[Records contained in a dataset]
■ ■ ■ ■ ■ ■ ■

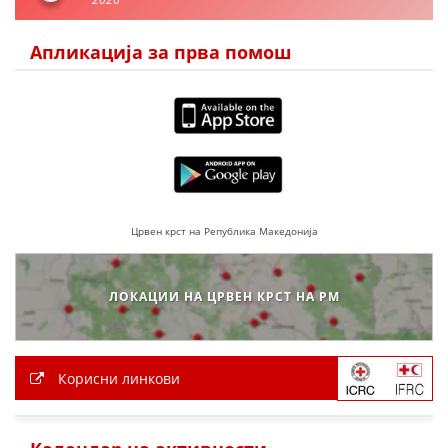
ДЕЈСТВУВАЊЕ
Апликација за прва помош
ПРИРАЧНИЦИ
СТРАТЕГИИ
ЕДУКАТИВНО ИНФОРМАТИВНИ МАТЕРИЈАЛИ
Црвен крст на Република Македонија
БРОШУРИ
ПОСТЕРИ
ЛОКАЦИИ НА ЦРВЕН КРСТ НА РМ
ПРЕЗЕНТАЦИИ
Корисни линкови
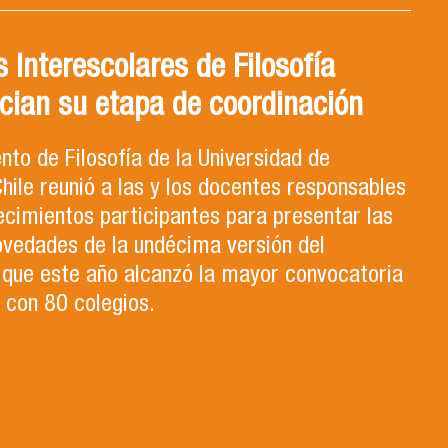
 Interescolares de Filosofía
cian su etapa de coordinación
to de Filosofía de la Universidad de
hile reunió a las y los docentes responsables
ecimientos participantes para presentar las
ovedades de la undécima versión del
que este año alcanzó la mayor convocatoria
a con 80 colegios.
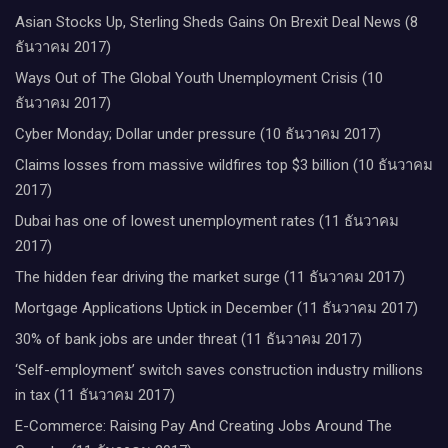
Asian Stocks Up, Sterling Sheds Gains On Brexit Deal News (8
ธันวาคม 2017)
Ways Out of The Global Youth Unemployment Crisis (10
ธันวาคม 2017)
Cyber Monday; Dollar under pressure (10 ธันวาคม 2017)
Claims losses from massive wildfires top $3 billion (10 ธันวาคม
2017)
Dubai has one of lowest unemployment rates (11 ธันวาคม
2017)
The hidden fear driving the market surge (11 ธันวาคม 2017)
Mortgage Applications Uptick in December (11 ธันวาคม 2017)
30% of bank jobs are under threat (11 ธันวาคม 2017)
‘Self-employment’ switch saves construction industry millions
in tax (11 ธันวาคม 2017)
E-Commerce: Raising Pay And Creating Jobs Around The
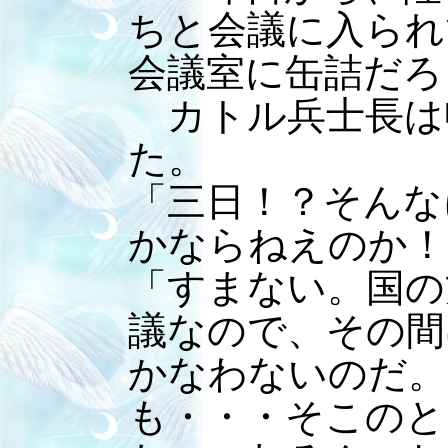
ちと会議に入られ
会議室に缶詰だろ
カトル兵士長は
た。
「三日！？そんな
かならねえのか！
「すまない。国の
議なので、その間
かなわないのだ。
も・・・そこのと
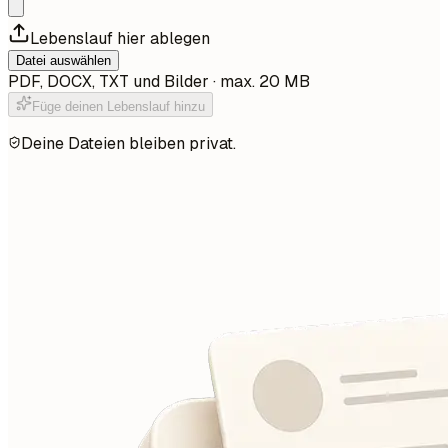
Lebenslauf hier ablegen
Datei auswählen
PDF, DOCX, TXT und Bilder · max. 20 MB
Füge deinen Lebenslauf hinzu
Deine Dateien bleiben privat.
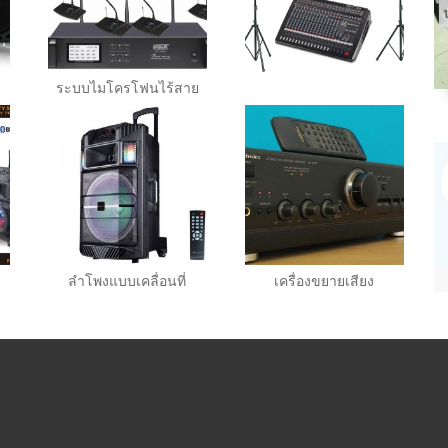
ระบบไมโครโฟนไร้สาย
ลำโพงแบบเคลื่อนที่
เครื่องขยายเสียง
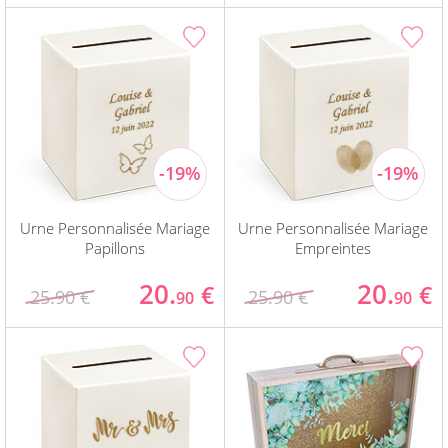
Urne Personnalisée Mariage
Urne Personnalisée Mariage
Papillons
Empreintes
20.
20.
€
€
25.90 €
25.90 €
90
90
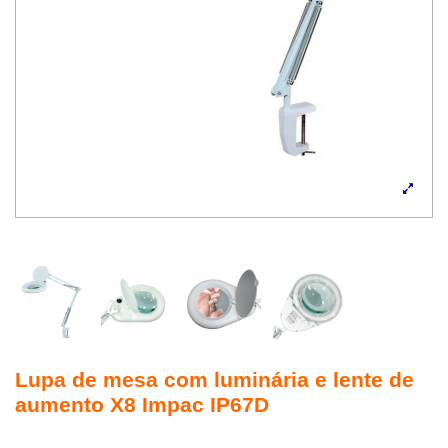
Lupa de mesa com luminária e lente de
aumento X8 Impac IP67D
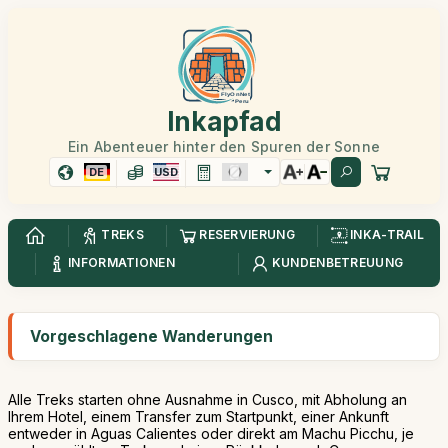
Inkapfad
Ein Abenteuer hinter den Spuren der Sonne
DE
USD
TREKS
RESERVIERUNG
INKA-TRAIL
INFORMATIONEN
KUNDENBETREUUNG
Vorgeschlagene Wanderungen
Alle Treks starten ohne Ausnahme in Cusco, mit Abholung an
Ihrem Hotel, einem Transfer zum Startpunkt, einer Ankunft
entweder in Aguas Calientes oder direkt am Machu Picchu, je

■ ■ ■ ■ ■ ■ ■

What to work on:
The reply should hold an exact repeat of the entries from their opening line through the line with "to de Filosofía de la Universidad de", and no pictures at all.

Answer area:
ДЕЈСТВУВАЊЕ
Апликација за прва помош
ПРИРАЧНИЦИ
СТРАТЕГИИ
ЕДУКАТИВНО ИНФОРМАТИВНИ МАТЕРИЈАЛИ
Црвен крст на Република Македонија
БРОШУРИ
ПОСТЕРИ
ЛОКАЦИИ НА ЦРВЕН КРСТ НА РМ
ПРЕЗЕНТАЦИИ
Корисни линкови
 Interescolares de Filosofía
cian su etapa de coordinación
to de Filosofía de la Universidad de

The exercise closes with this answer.